▼

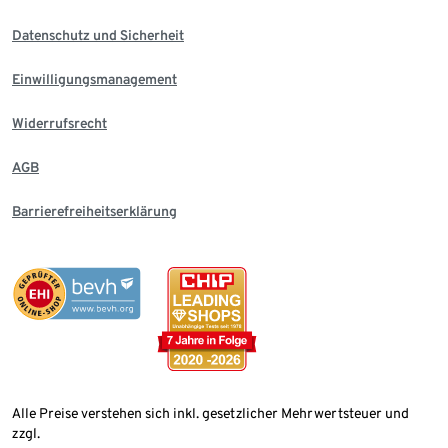
Datenschutz und Sicherheit
Einwilligungsmanagement
Widerrufsrecht
AGB
Barrierefreiheitserklärung
Alle Preise verstehen sich inkl. gesetzlicher Mehrwertsteuer und
zzgl.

▲

> _EXERCISE DIRECTIONS_
Only the lines from the one holding "Widerrufsrecht" through the end of the listing should appear in the response, each restated exactly.

> _ANSWER BELOW_
Widerrufsrecht
AGB
Barrierefreiheitserklärung
Alle Preise verstehen sich inkl. gesetzlicher Mehrwertsteuer und
zzgl.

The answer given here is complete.